- **Task**: Your response should contain only the lines running from the top of the data below through the line with "3355-5663 | SAC: Das 7h às 18h", both included. Pictures must be omitted.

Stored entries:
"""
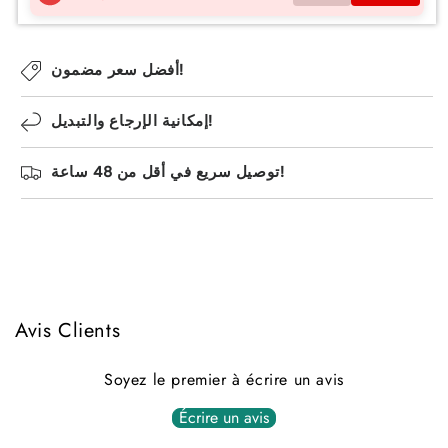
n
e
أفضل سعر مضمون!
إمكانية الإرجاع والتبديل!
توصيل سريع في أقل من 48 ساعة!
Avis Clients
Soyez le premier à écrire un avis
Écrire un avis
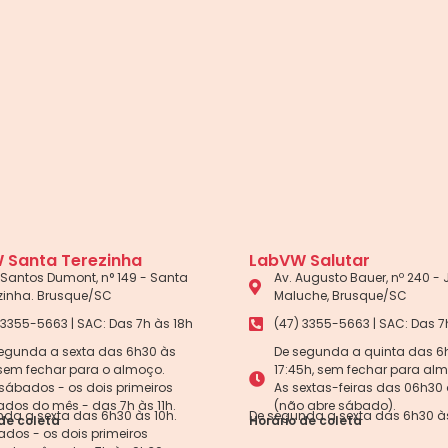
 Santa Terezinha
LabVW Salutar
Santos Dumont, n° 149 - Santa
Av. Augusto Bauer, nº 240 -
zinha. Brusque/SC
Maluche, Brusque/SC
 3355-5663 | SAC: Das 7h às 18h
(47) 3355-5663 | SAC: Das 7
egunda a sexta das 6h30 às
De segunda a quinta das 6
 sem fechar para o almoço.
17:45h, sem fechar para al
sábados - os dois primeiros
As sextas-feiras das 06h30 
dos do mês - das 7h às 11h.
(não abre sábado).
da a sexta das 6h30 às 10h.
De segunda a sexta das 6h30 às
de coleta
Horário de coleta
dos - os dois primeiros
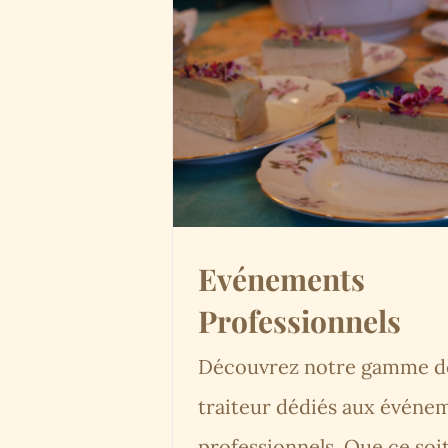
Evénements
Professionnels
Découvrez notre gamme de
traiteur dédiés aux événe
professionnels. Que ce soi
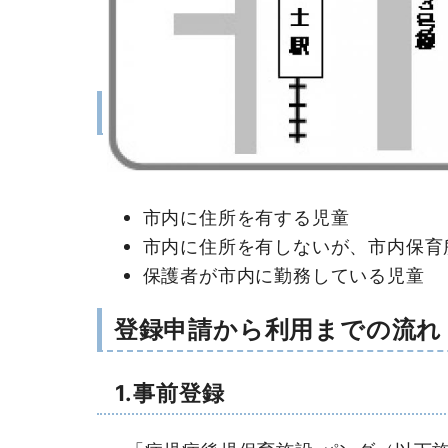
市内に住所を有する児童
市内に住所を有しないが、市内保育
保護者が市内に勤務している児童
登録申請から利用までの流れ
1.事前登録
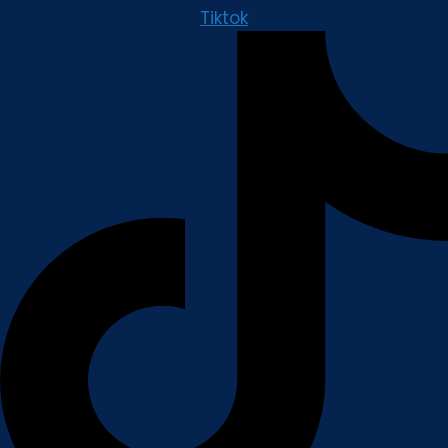
Tiktok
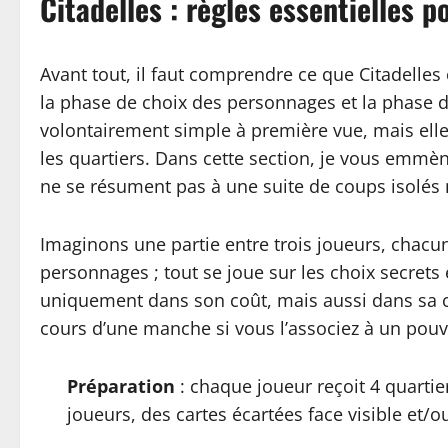
Citadelles : règles essentielles 
Avant tout, il faut comprendre ce que Citadelles
la phase de choix des personnages et la phase d
volontairement simple à première vue, mais elle 
les quartiers. Dans cette section, je vous emmè
ne se résument pas à une suite de coups isolés 
Imaginons une partie entre trois joueurs, chacun 
personnages ; tout se joue sur les choix secrets 
uniquement dans son coût, mais aussi dans sa cou
cours d’une manche si vous l’associez à un pouvo
Préparation
: chaque joueur reçoit 4 quartier
joueurs, des cartes écartées face visible et/o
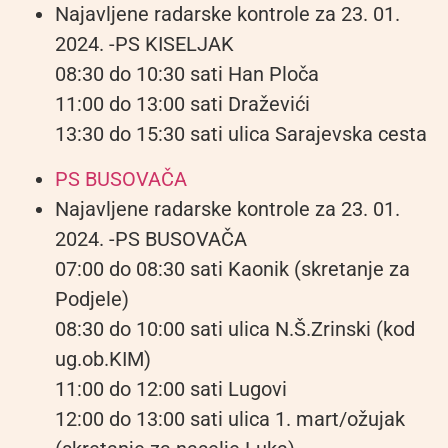
Najavljene radarske kontrole za 23. 01.
2024. -PS KISELJAK
08:30 do 10:30 sati Han Ploča
11:00 do 13:00 sati Draževići
13:30 do 15:30 sati ulica Sarajevska cesta
PS BUSOVAČA
Najavljene radarske kontrole za 23. 01.
2024. -PS BUSOVAČA
07:00 do 08:30 sati Kaonik (skretanje za
Podjele)
08:30 do 10:00 sati ulica N.Š.Zrinski (kod
ug.ob.KIM)
11:00 do 12:00 sati Lugovi
12:00 do 13:00 sati ulica 1. mart/ožujak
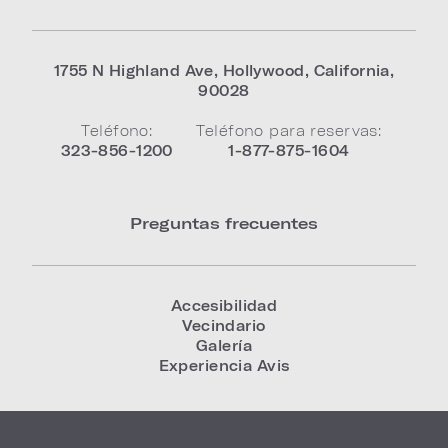
1755 N Highland Ave
,
Hollywood
,
California
,
90028
Teléfono:
Teléfono para reservas:
323-856-1200
1-877-875-1604
Preguntas frecuentes
Accesibilidad
Vecindario
Galería
Experiencia Avis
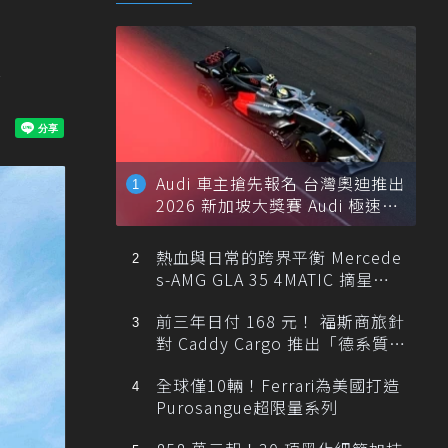
務
Audi 車主搶先報名 台灣奧迪推出
2026 新加坡大獎賽 Audi 極速之
旅
熱血與日常的跨界平衡 Mercede
s-AMG GLA 35 4MATIC 摘星版
輕旅
前三年日付 168 元！ 福斯商旅針
對 Caddy Cargo 推出「德系質感
精算圓夢」與「打天下」專案
全球僅10輛！Ferrari為美國打造
Purosangue超限量系列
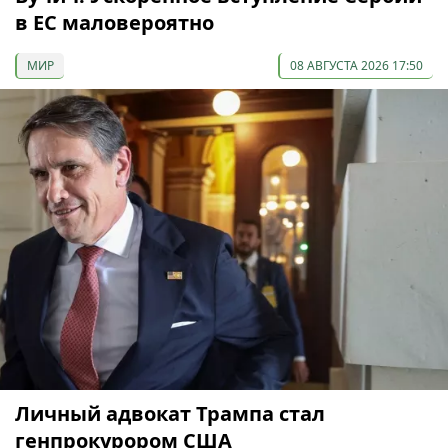
в ЕС маловероятно
МИР
08 АВГУСТА 2026 17:50
Личный адвокат Трампа стал
генпрокурором США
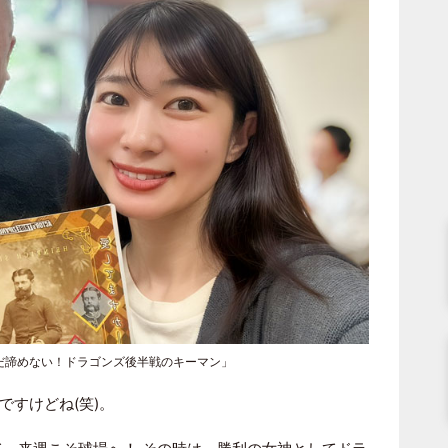
だ諦めない！ドラゴンズ後半戦のキーマン」
すけどね(笑)。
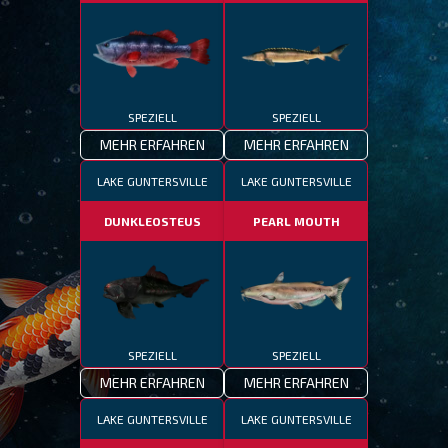
SPEZIELL
SPEZIELL
MEHR ERFAHREN
MEHR ERFAHREN
LAKE GUNTERSVILLE
LAKE GUNTERSVILLE
DUNKLEOSTEUS
PEARL MOUTH
SPEZIELL
SPEZIELL
MEHR ERFAHREN
MEHR ERFAHREN
LAKE GUNTERSVILLE
LAKE GUNTERSVILLE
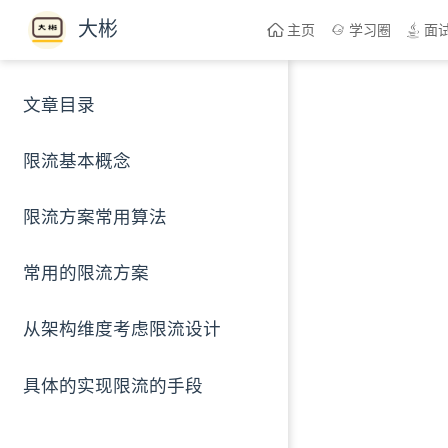
Skip to content
大彬
主页
学习圈
面
文章目录
限流基本概念
限流方案常用算法
常用的限流方案
从架构维度考虑限流设计
具体的实现限流的手段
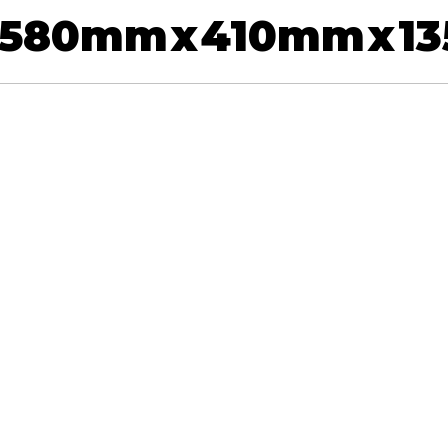
580
mm
x
410
mm
x
13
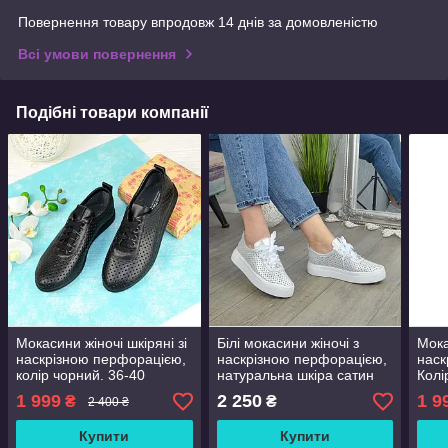
Повернення товару впродовж 14 днів за домовленістю
Всі умови повернення
Подібні товари компанії
Мокасини жіночі шкіряні зі
Білі мокасини жіночі з
Мока
наскрізною перфорацією,
наскрізною перфорацією,
наск
колір чорний. 36-40
натуральна шкіра сатин
Колі
розміри
розм
1 999
2 250
1 9
₴
₴
2 400 ₴
Купити
Купити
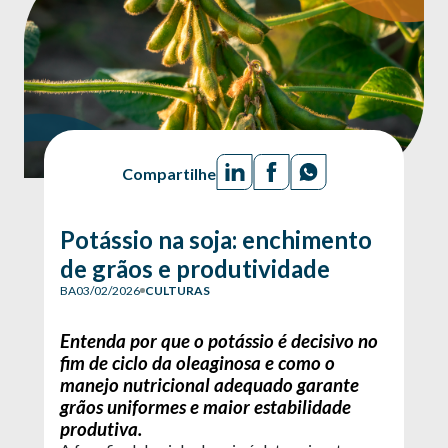
Compartilhe
Potássio na soja: enchimento
de grãos e produtividade
BA
03/02/2026
CULTURAS
Entenda por que o potássio é decisivo no
fim de ciclo da oleaginosa e como o
manejo nutricional adequado garante
grãos uniformes e maior estabilidade
produtiva.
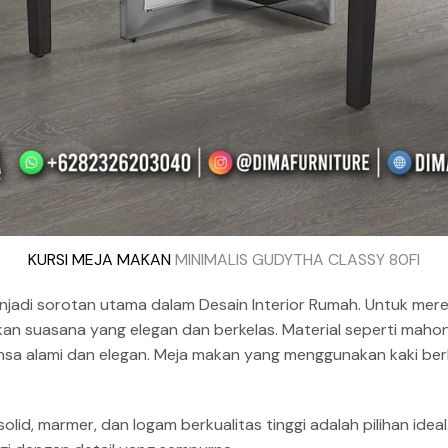
KURSI MEJA MAKAN
MINIMALIS GUDYTHA CLASSY 80FI
njadi sorotan utama dalam Desain Interior Rumah. Untuk mer
an suasana yang elegan dan berkelas. Material seperti mahon
nsa alami dan elegan. Meja makan yang menggunakan kaki be
olid, marmer, dan logam berkualitas tinggi adalah pilihan ideal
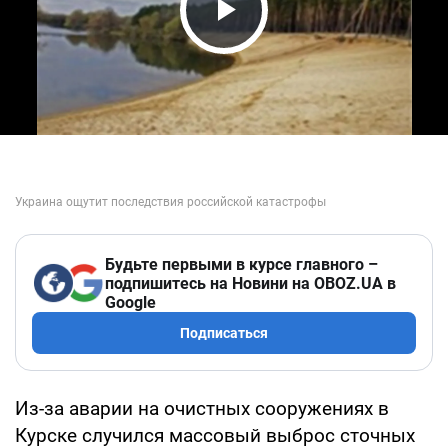
Play Video
Будьте первыми в курсе главного –
подпишитесь на Новини на OBOZ.UA в
Google
Подписаться
Из-за аварии на очистных сооружениях в
Курске случился массовый выброс сточных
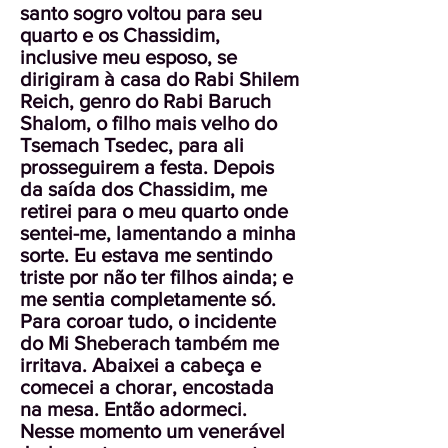
santo sogro voltou para seu
quarto e os Chassidim,
inclusive meu esposo, se
dirigiram à casa do Rabi Shilem
Reich, genro do Rabi Baruch
Shalom, o filho mais velho do
Tsemach Tsedec, para ali
prosseguirem a festa. Depois
da saída dos Chassidim, me
retirei para o meu quarto onde
sentei-me, lamentando a minha
sorte. Eu estava me sentindo
triste por não ter filhos ainda; e
me sentia completamente só.
Para coroar tudo, o incidente
do Mi Sheberach também me
irritava. Abaixei a cabeça e
comecei a chorar, encostada
na mesa. Então adormeci.
Nesse momento um venerável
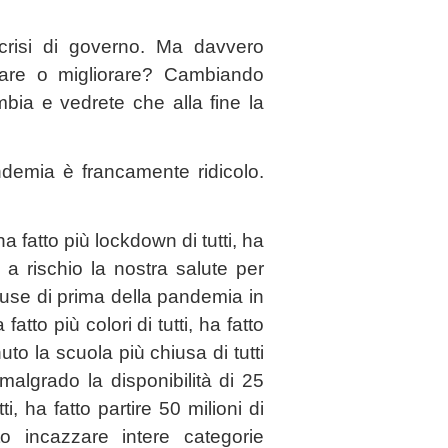
crisi di governo. Ma davvero
are o migliorare? Cambiando
ambia e vedrete che alla fine la
ndemia è francamente ridicolo.
 ha fatto più lockdown di tutti, ha
a rischio la nostra salute per
nfuse di prima della pandemia in
fatto più colori di tutti, ha fatto
to la scuola più chiusa di tutti
 malgrado la disponibilità di 25
, ha fatto partire 50 milioni di
tto incazzare intere categorie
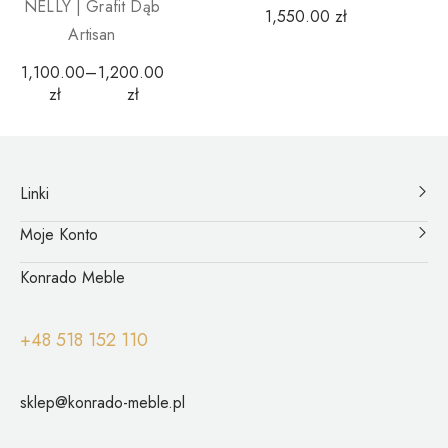
NELLY | Grafit Dąb
1,550.00
zł
Artisan
1,100.00
–
1,200.00
zł
zł
Linki
Moje Konto
Konrado Meble
+48 518 152 110
sklep@konrado-meble.pl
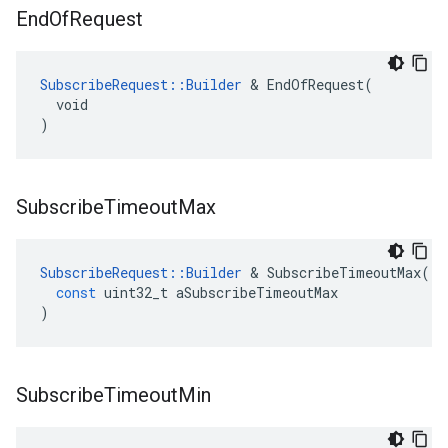
End
Of
Request
SubscribeRequest::Builder
 & EndOfRequest(

  void

)
Subscribe
Timeout
Max
SubscribeRequest
::
Builder
&
SubscribeTimeoutMax
(
const
uint32_t
aSubscribeTimeoutMax
)
Subscribe
Timeout
Min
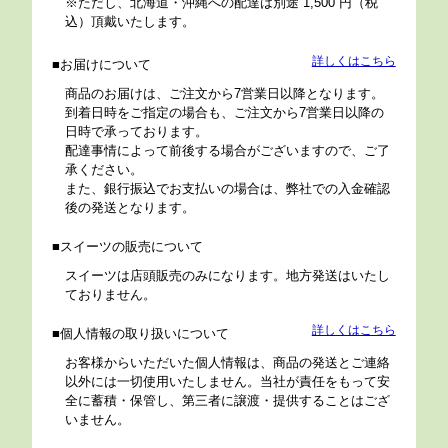
※ただし、北海道・沖縄への配達は別途 1,500 円（税
込）頂戴いたします。
詳しくはこちら
お届けについて
商品のお届けは、ご注文から7営業日以降となります。
到着日時をご指定の場合も、ご注文から7営業日以降の
日時で承っております。
配達事情によって前後する場合がございますので、ご了
承ください。
また、銀行振込でお支払いの場合は、弊社での入金確認
後の発送となります。
スイーツの販売について
スイーツは店頭販売のみになります。地方発送はいたし
ておりません。
詳しくはこちら
個人情報の取り扱いについて
お客様からいただいた個人情報は、商品の発送とご連絡
以外には一切使用いたしません。当社が責任をもって安
全に蓄積・保管し、第三者に譲渡・提供することはござ
いません。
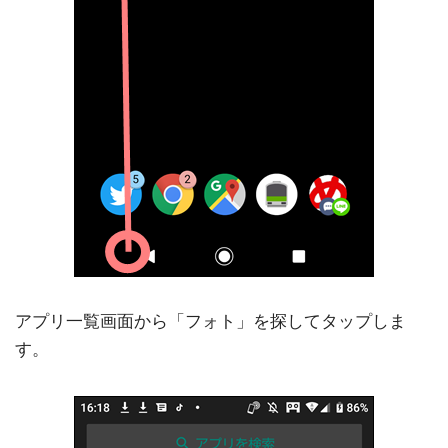
アプリ一覧画面から「フォト」を探してタップしま
す。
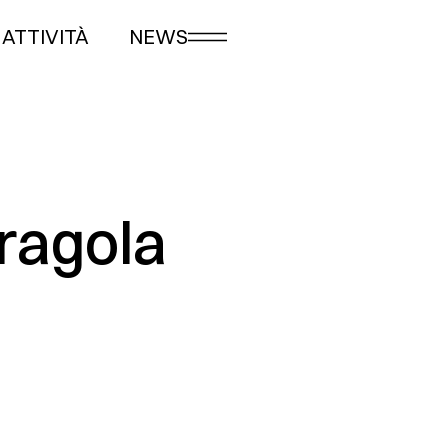
ATTIVITÀ
NEWS
fragola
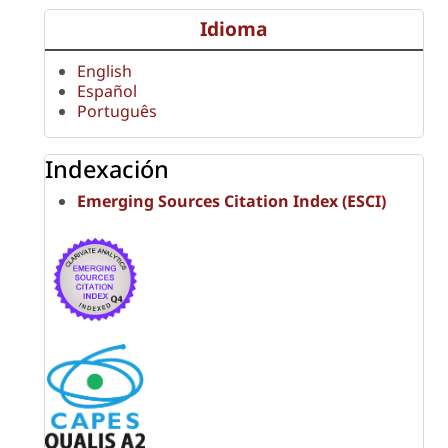
Idioma
English
Español
Português
Indexación
Emerging Sources Citation Index (ESCI)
"""
- **Written answer**:
n
e
أفضل سعر مضمون!
إمكانية الإرجاع والتبديل!
توصيل سريع في أقل من 48 ساعة!
Avis Clients
Soyez le premier à écrire un avis
Écrire un avis
 Santa Terezinha
LabVW Salutar
Santos Dumont, n° 149 - Santa
Av. Augusto Bauer, nº 240 -
zinha. Brusque/SC
Maluche, Brusque/SC
 3355-5663 | SAC: Das 7h às 18h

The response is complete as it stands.